Kabbala und der Sinn des Lebens - Michael Laitmans persönlicher Blog

Blitzantworten des Kabbalisten

Frage: Wie kann man materielle und spirituelle Welten kombinieren?

Antwort: Der Mensch ist das Objekt, in dem beide Welten sich kombinieren.

Frage: Ich bin ein Arzt, und lindere das Leiden der Patienten. Breche ich damit den Plan des Schöpfers? Denn Leiden bringen doch den Menschen näher zum Verstehen des Sinns des Lebens und der eigenen egoistischen Natur.

Meine Antwort: Es wird gesagt, dass dem Arzt das Recht zu heilen gegeben ist und dass er menschliches Leid lindert, ist bereits in der Vorsehung immanent.

Frage: Warum sagt man, dass der Gedanke materiell ist?

Antwort: Weil nämlich der Gedanke unsere materielle Welt baut. Unsere ganze  Welt ist ein Gedanke. Auch wenn Sie mit Astronomen und Kosmologen sprechen, werden Sie hören, dass sie die Natur und Kosmos als Gedanke fühlen. Alles um uns herum ist Gedanke und Absicht.

Frage: Wie kann ich lieben, was der andere liebt? Soll ich ihn einfach fragen oder es ihm geben?

Antwort: Es ist sehr schwierig. Zuerst ist Zimzum Alef nötig – die erste Einschränkung; das heißt, man soll gar keine eigenen Gefühle berücksichtigen. Und dann soll man beginnen, auf die eigenen Gefühle über der ersten Einschränkung zu achten. Dann beginnen Sie, in diesen Gefühlen alle andere zu fühlen.

Frage: Warum ist dem Menschen nicht erlaubt, über seine Vorleben nachzudenken? Oder gibt es die nicht?

Antwort: Eigentlich gibt es keine Vorleben. Dies sind nur die Eindrücke, die aufgezeichnet wurden, so dass wir letztendlich richtige Entscheidung treffen.

Frage: Wie kann man den Ausdruck erklären: „Gott sprach?“ Wie kann er sprechen, wenn er eine Macht ist?

Antwort: Es ist ein Ausdruck seines Willens. Der Wunsch des Schöpfers ist, Seine Schöpfung Ihm anzunähern.

Frage: Die materiellen und spirituellen Welten sind getrennt. Was ist der dünne Faden, der sie verbindet?

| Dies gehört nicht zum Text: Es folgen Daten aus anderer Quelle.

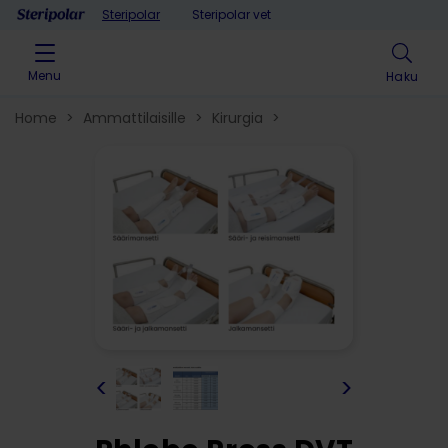
Skip to content
Steripolar
Steripolar vet
Menu
Haku
Home
>
Ammattilaisille
>
Kirurgia
>
<
>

Antwort: Es gibt eine Art Pipeline zwischen den beiden Welten, durch die Energie aus der höheren Welt in die untere Welt und umgekehrt fließt. Diese Eigenschaft heißt Zeir Anpin. Die Höhere Welt heißt Bina, die untere Welt heißt Malchut, und Zeir Anpin befindet sich in der Mitte zwischen ihnen.

Frage: Muss man sich mit der Idee vertraut machen, dass man keinen Körper besitzt? Oder muss man warten, bis dies eindeutig in den Empfindungen zum Ausdruck kommt?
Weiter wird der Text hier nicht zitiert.